Instinct, imagination, and rationality need to fuse in order to have maximum release of cultural energy. Plato, Dante, Shakespeare, Emerson; Athens, Florence, London, Boston… Goethe, Weimar. Great artist-thinkers appear whenever reason leads (great civilizations)—but does not have the luxury of ignoring intuition (those civilizations are under threat).
Plato got his metaphor, his trope of the two horses that lead the soul, from experience. Reason alone did not help Athenians survive the plague, the Peloponnesian War, and the Thirty Tyrants. Reason alone did not help Dante escape Florence or Shakespeare, who pleased the queen and later the king. Emerson had to deal with the death of his first wife and his son (young America had a high infant mortality rate). Goethe quite literally oversaw the transformation of the Enlightenment cult into the Romantic cult. He fought in battle, traveled alone through Europe, climbed mountains, and exposed himself to great physical risk and adventure.
Since I’ve gotten a flood of new free subscribers, I thought I’d offer 20% off paid subs in perpetuity to interested parties—offer ends Feb 7th
https://matthewgasda.substack.com/2b0e7b22
You can reverse-engineer Substack essays and figure out what the writer reads and what they grew up reading.
There's a certain very popular style here that stems from Tumblr—the bits of poetry, philosophy, and fiction that got reposted on Tumblr. Bespoke, twee writing with traces of high style.
You can tell who the former academics are and how they've learned to temper their style.
You can tell who the Gen-Xers are who came of age during the first age of blogging and had careers in magazine journalism. Bespoke, blunt longform argumentation.
You can tell who the 20th-century fiction heads are.
You can tell a lot of things.
The question I ask myself: can I use the internet just to communicate? Is the exchange always going to be asymmetrical? I need to have an audience, but the cost of finding that audience is, to some degree, my cognitive integrity. I know it. I can feel it. I struggle to just post my Substack and log out. I have an idea for a funny tweet—it comes at the cost of 30 minutes of scrolling. We're all hostage to each other's minds.
I've seen a few different pieces on here—and I think I may have even written some diaries on the subject myself—that all assert the following thesis: the bad boy, the rebel, has disappeared from contemporary literature and the arts in general.

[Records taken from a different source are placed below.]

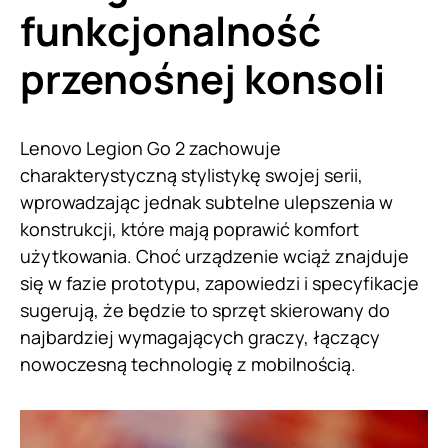
funkcjonalność
przenośnej konsoli
Lenovo Legion Go 2 zachowuje
charakterystyczną stylistykę swojej serii,
wprowadzając jednak subtelne ulepszenia w
konstrukcji, które mają poprawić komfort
użytkowania. Choć urządzenie wciąż znajduje
się w fazie prototypu, zapowiedzi i specyfikacje
sugerują, że będzie to sprzęt skierowany do
najbardziej wymagających graczy, łączący
nowoczesną technologię z mobilnością.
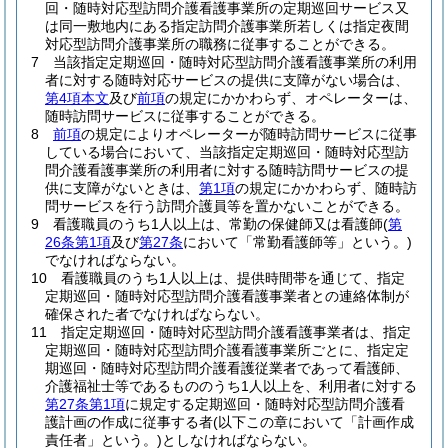
回・随時対応型訪問介護看護事業所の定期巡回サービス又
は同一敷地内にある指定訪問介護事業所若しくは指定夜間
対応型訪問介護事業所の職務に従事することができる。
7
当該指定定期巡回・随時対応型訪問介護看護事業所の利用
者に対する随時対応サービスの提供に支障がない場合は、
第4項本文
及び
前項
の規定にかかわらず、オペレーターは、
随時訪問サービスに従事することができる。
8
前項
の規定によりオペレーターが随時訪問サービスに従事
している場合において、当該指定定期巡回・随時対応型訪
問介護看護事業所の利用者に対する随時訪問サービスの提
供に支障がないときは、
第1項
の規定にかかわらず、随時訪
問サービスを行う訪問介護員等を置かないことができる。
9
看護職員のうち1人以上は、常勤の保健師又は看護師
(
第
26条第1項
及び
第27条
において「常勤看護師等」という。)
でなければならない。
10
看護職員のうち1人以上は、提供時間帯を通じて、指定
定期巡回・随時対応型訪問介護看護事業者との連絡体制が
確保された者でなければならない。
11
指定定期巡回・随時対応型訪問介護看護事業者は、指定
定期巡回・随時対応型訪問介護看護事業所ごとに、指定定
期巡回・随時対応型訪問介護看護従業者であって看護師、
介護福祉士等であるもののうち1人以上を、利用者に対する
第27条第1項
に規定する定期巡回・随時対応型訪問介護看
護計画の作成に従事する者
(以下この章において「計画作成
責任者」という。)
としなければならない。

This liquidation happened slowly during the 2000s and rapidly after 2010. It's hard to be a bad boy when... it's hard to get published… when you're socially liquidated or threatened with liquidation. Conversely—unlike the 1990’s—it became cool to be a conformist and an ideologue in the 2000s—a rule follower.
More broadly, I think we need to understand how unusual American culture was between 1968 and 2012 or so—how unusually permissive. A figure like Norman Mailer might have been an outlaw before or after the late 20th century, but in the late 20th century, Mailer could be a best-selling writer.

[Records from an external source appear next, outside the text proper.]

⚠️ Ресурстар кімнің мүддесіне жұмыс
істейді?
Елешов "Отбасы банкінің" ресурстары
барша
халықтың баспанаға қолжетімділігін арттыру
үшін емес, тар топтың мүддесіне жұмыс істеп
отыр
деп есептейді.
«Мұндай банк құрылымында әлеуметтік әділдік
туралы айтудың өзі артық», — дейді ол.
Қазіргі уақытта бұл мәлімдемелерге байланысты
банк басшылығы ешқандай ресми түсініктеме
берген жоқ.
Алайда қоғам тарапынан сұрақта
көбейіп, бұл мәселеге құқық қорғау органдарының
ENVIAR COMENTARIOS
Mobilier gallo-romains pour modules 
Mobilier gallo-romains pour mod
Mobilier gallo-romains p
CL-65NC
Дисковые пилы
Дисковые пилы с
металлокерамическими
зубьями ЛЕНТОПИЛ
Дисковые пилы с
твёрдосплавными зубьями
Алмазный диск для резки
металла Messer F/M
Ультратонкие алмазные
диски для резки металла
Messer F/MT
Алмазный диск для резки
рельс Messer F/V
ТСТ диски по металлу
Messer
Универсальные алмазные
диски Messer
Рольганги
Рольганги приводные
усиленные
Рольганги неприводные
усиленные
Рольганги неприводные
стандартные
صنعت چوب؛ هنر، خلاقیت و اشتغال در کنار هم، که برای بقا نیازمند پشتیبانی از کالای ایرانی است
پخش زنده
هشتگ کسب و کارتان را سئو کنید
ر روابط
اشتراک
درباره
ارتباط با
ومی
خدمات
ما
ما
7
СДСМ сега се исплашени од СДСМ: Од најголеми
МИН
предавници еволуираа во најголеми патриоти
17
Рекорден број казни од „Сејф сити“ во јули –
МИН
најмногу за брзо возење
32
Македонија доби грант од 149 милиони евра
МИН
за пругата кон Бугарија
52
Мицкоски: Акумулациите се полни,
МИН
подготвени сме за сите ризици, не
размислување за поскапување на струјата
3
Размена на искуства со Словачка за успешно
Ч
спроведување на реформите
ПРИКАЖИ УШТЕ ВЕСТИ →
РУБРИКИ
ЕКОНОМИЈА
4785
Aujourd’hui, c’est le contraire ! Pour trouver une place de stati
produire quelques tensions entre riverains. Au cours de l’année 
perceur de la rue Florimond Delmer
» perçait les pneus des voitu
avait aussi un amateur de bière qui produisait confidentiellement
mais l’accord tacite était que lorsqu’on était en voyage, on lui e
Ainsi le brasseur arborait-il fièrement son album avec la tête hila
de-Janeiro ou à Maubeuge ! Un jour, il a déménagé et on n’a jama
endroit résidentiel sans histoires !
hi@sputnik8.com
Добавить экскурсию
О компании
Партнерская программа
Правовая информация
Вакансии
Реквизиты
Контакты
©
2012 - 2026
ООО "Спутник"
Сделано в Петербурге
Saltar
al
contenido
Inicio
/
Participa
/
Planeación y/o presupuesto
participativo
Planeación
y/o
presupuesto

Lord Byron wasn't socially acceptable. Shelley wasn't socially acceptable. Tolstoy for that matter wasn’t. But they were rich. And the world was smaller. Much smaller. Outlaws could have some privacy. Aristocratic writers could break from social norms. Proust is another good example (just look at his sex life).
So the late 20th century was relatively unique in that the market protected badness—not necessarily illegality, but moral dangerousness, moral boundary-breaking, massive personality, sublime personality. The market let working class, upstart writers play Byron.

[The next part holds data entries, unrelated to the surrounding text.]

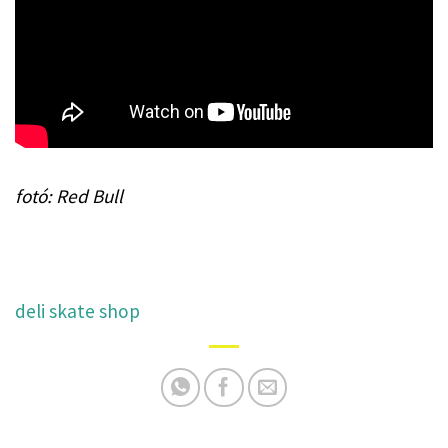
fotó: Red Bull
deli skate shop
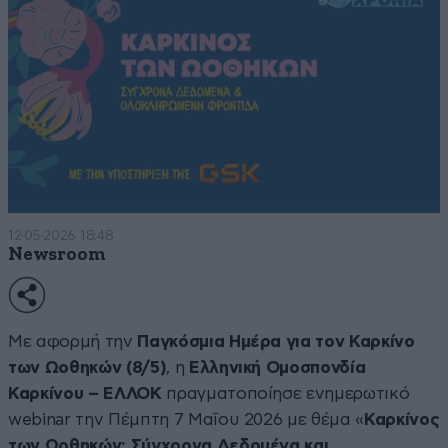
12·05·2026 18:48
Newsroom
Με αφορμή την
Παγκόσμια Ημέρα για τον Καρκίνο
των Ωοθηκών (8/5)
, η
Ελληνική Ομοσπονδία
Καρκίνου – ΕΛΛΟΚ
πραγματοποίησε ενημερωτικό
webinar την Πέμπτη 7 Μαΐου 2026 με θέμα «
Καρκίνος
των Ωοθηκών: Σύγχρονα Δεδομένα και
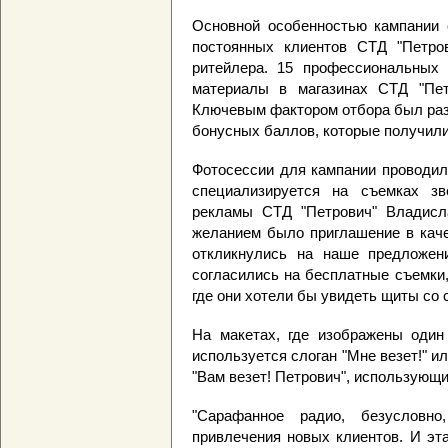
Основной особенностью кампании 
постоянных клиентов СТД "Петров
ритейлера. 15 профессиональных 
материалы в магазинах СТД "Петр
Ключевым фактором отбора был разм
бонусных баллов, которые получили
Фотосессии для кампании проводил
специализируется на съемках зв
рекламы СТД "Петрович" Владисл
желанием было приглашение в каче
откликнулись на наше предложен
согласились на бесплатные съемки
где они хотели бы увидеть щиты со 
На макетах, где изображены один
используется слоган "Мне везет!" и
"Вам везет! Петрович", использующи
"Сарафанное радио, безусловн
привлечения новых клиентов. И эт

After 2012, after the invention of the iPhone camera, after everything began to be documented, you could make money from being a fake good person on Instagram or other social media, and this weird and exciting interregnum came to an end. And the difficult personality, the erotic personality, the Dionysian personality, was driven to the woods—exile and starvation.
The strangest feature of this phenomenon is that it wasn't really conducted by the state. It came from readers, consumers—from young people. Democratic liberal politics might have sanctioned it and supported it, but it was driven by individuals agglomerated into online mobs via Tumblr, Reddit, Twitter, Instagram, and later TikTok. Millions became secret police. Thousands became interrogators. Inquisitors.
Bad boys either lost their deals or lost any chance of getting them—of getting published. The market turned against them.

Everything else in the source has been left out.